Listed records section start

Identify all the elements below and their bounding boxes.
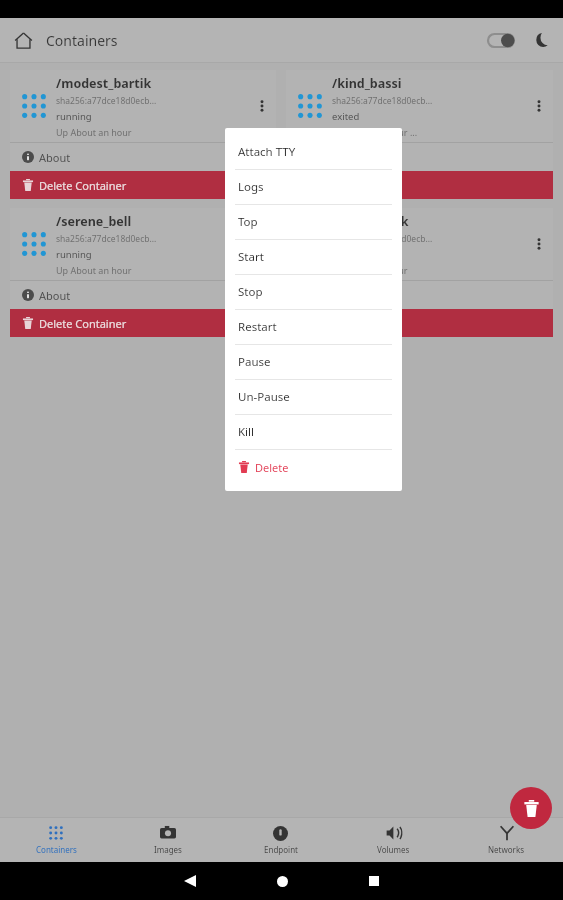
button[interactable]: Images [112,818,224,862]
button[interactable]: More options [525,208,553,280]
button[interactable]: /modest_bartik [10,70,276,171]
staticText: Logs [238,179,264,195]
button[interactable]: Kill [225,415,402,449]
button[interactable]: Top [225,205,402,239]
staticText: Restart [238,319,277,335]
staticText: Top [238,214,258,230]
button[interactable]: More options [248,70,276,142]
staticText: Delete Container [39,178,127,193]
staticText: sha256:a77dce18d0ecb... [56,233,157,245]
button[interactable]: Containers [0,818,112,862]
button[interactable]: About [286,281,553,309]
staticText: Networks [488,844,525,855]
staticText: sha256:a77dce18d0ecb... [56,95,157,107]
staticText: running [56,248,92,261]
button[interactable]: About [10,143,276,171]
staticText: Images [154,844,182,855]
button[interactable]: /serene_bell [10,208,276,309]
staticText: Attach TTY [238,144,296,160]
button[interactable]: More options [525,70,553,142]
staticText: Start [238,249,264,265]
button[interactable]: Restart [225,310,402,344]
button[interactable]: More options [248,208,276,280]
staticText: exited [332,110,360,123]
staticText: Containers [36,844,77,855]
button[interactable]: Toggle theme [479,18,523,62]
staticText: Delete Container [39,316,127,331]
staticText: /eager_buck [332,213,409,230]
button[interactable]: Delete containers [510,787,552,829]
button[interactable]: /eager_buck [286,208,553,309]
staticText: Up About an hour [56,264,132,276]
staticText: Delete [255,460,289,475]
staticText: Un-Pause [238,389,290,405]
staticText: Pause [238,354,271,370]
staticText: /serene_bell [56,213,132,230]
button[interactable]: Home [0,18,46,62]
button[interactable]: Stop [225,275,402,309]
button[interactable]: Volumes [337,818,450,862]
staticText: sha256:a77dce18d0ecb... [332,95,433,107]
button[interactable]: Pause [225,345,402,379]
button[interactable]: About [286,143,553,171]
staticText: Up About an hour [56,126,132,138]
staticText: Stop [238,284,263,300]
button[interactable]: Un-Pause [225,380,402,414]
button[interactable]: Logs [225,170,402,204]
button[interactable]: Delete Container [10,171,553,199]
staticText: Endpoint [264,844,298,855]
staticText: sha256:a77dce18d0ecb... [332,233,433,245]
staticText: Kill [238,424,255,440]
staticText: About [39,150,71,165]
button[interactable]: Endpoint [224,818,337,862]
button[interactable]: Delete [225,450,402,484]
button[interactable]: Attach TTY [225,135,402,169]
staticText: /modest_bartik [56,75,152,92]
staticText: running [56,110,92,123]
staticText: Up About an hour ... [332,126,418,138]
staticText: /kind_bassi [332,75,402,92]
button[interactable]: Networks [450,818,563,862]
button[interactable]: Start [225,240,402,274]
button[interactable]: Dark mode [523,18,563,62]
staticText: Volumes [377,844,410,855]
button[interactable]: About [10,281,276,309]
button[interactable]: /kind_bassi [286,70,553,171]
staticText: Up About an hour [332,264,408,276]
staticText: Containers [46,31,118,50]
button[interactable]: Delete Container [10,309,553,337]
staticText: About [39,288,71,303]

Listed records section end

● What is required
Copy the lines of the entries above that mention "Pause".

● Result below
staticText: Un-Pause [238,389,290,405]
staticText: Pause [238,354,271,370]
button[interactable]: Pause [225,345,402,379]
button[interactable]: Un-Pause [225,380,402,414]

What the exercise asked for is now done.